Toca a
música Mad About You da banda Hooverphonic.
Las Vegas, Outubro de
2013.
Seu quarto parecia mais solitário naquele dia. O copo de conhaque não
conseguia esquentá-la, assim como não a fazia esquecer-se daquele pavoroso dia.
Estava tudo ficando embaçado diante dos seus olhos, pois não era a primeira
gota de álcool que ela colocara na boca naquele instante. Vinha bebendo
insistentemente depois de ver, em sua velha TV, no seu quarto imundo cujo era
seu esconderijo secreto, ele, o homem que ela queria ver na cova ou ser
enterrada junto a ele: o agente do FBI Nicholas Collins.
Ele não era
mais agente; recebera, naquele dia, o título de secretário de segurança dos
Estados Unidos da América. Era um dia feliz, saíra nos jornais e na TV. Nick
Collins estava sendo prestigiado e, mesmo depois de tantos anos, Jacqueline
sentia a inveja tocar seu coração e esquentá-lo. “Eu deveria estar ali. Eu era a melhor agente do FBI, mas Tyler, Cindy,
Nick e toda a corja de baba ovos filhas da puta me impediram disso”, pensava
Jacqueline, segurando com todas as suas forças o copo de conhaque. Ele trincou,
quebrou e o vidro vagabundo furou sua mão. O sangue vermelho e quente de ódio e
inveja de Jacqueline Adams tomava de conta daquele colchão, que um dia fora
branco.
O jornal
mostrava em primeira mão uma entrevista com Nick Collins. Na foto estava ele,
sua esposa Cindy Crawford e o filho do casal, Benjamin, de oito anos. Em outra
foto, Nick apertava a mão do presidente.
— Sim, Nick.
Sim! Eu te amava... ao mesmo tempo em que almejava a sua inteligência, sorte e
a sua posição no FBI. Tudo se desfez... menos a sua vida.
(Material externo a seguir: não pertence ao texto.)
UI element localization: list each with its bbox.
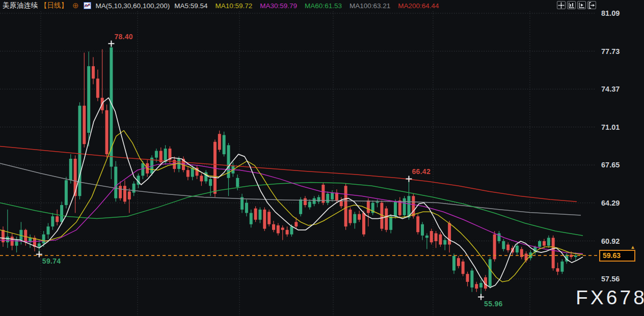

Isso não é justo. —
os olhos de Jacqueline Adams marejavam, talvez por arrependimento ou ainda pela
inveja. Era tarde demais para qualquer ato de restauração.
Jacqueline
Adams usou a edição do The New York Times
daquele dia para estancar o sangue que saía do ferimento de sua mão esquerda.
Fora um dia
cansativo. Nick pôs a cabeça no travesseiro e esperou sua esposa Cindy, que
estava colocando Benjamin para dormir, entrar no quarto. Sentia-se um novo
homem, mais realizado, feliz. Estava casado com uma bela mulher, tinha um filho
inteligente e agora fazia parte da vida política do país, num posto cobiçado
por muitos e alcançado por poucos.
Mesmo após
tanto tempo, contudo, Nick, ao fechar os olhos, recordava nitidamente o dia do
incêndio em que ele quase perdera a vida e viu a vida de Jacqueline Adams, sua
admiradora secreta, acabar. Seu corpo nunca foi achado. Suspeitavam de que a
médica legista havia virado cinzas, fazendo o trabalho do FBI ser impossível. “Nenhum osso, nenhum pedaço de carne.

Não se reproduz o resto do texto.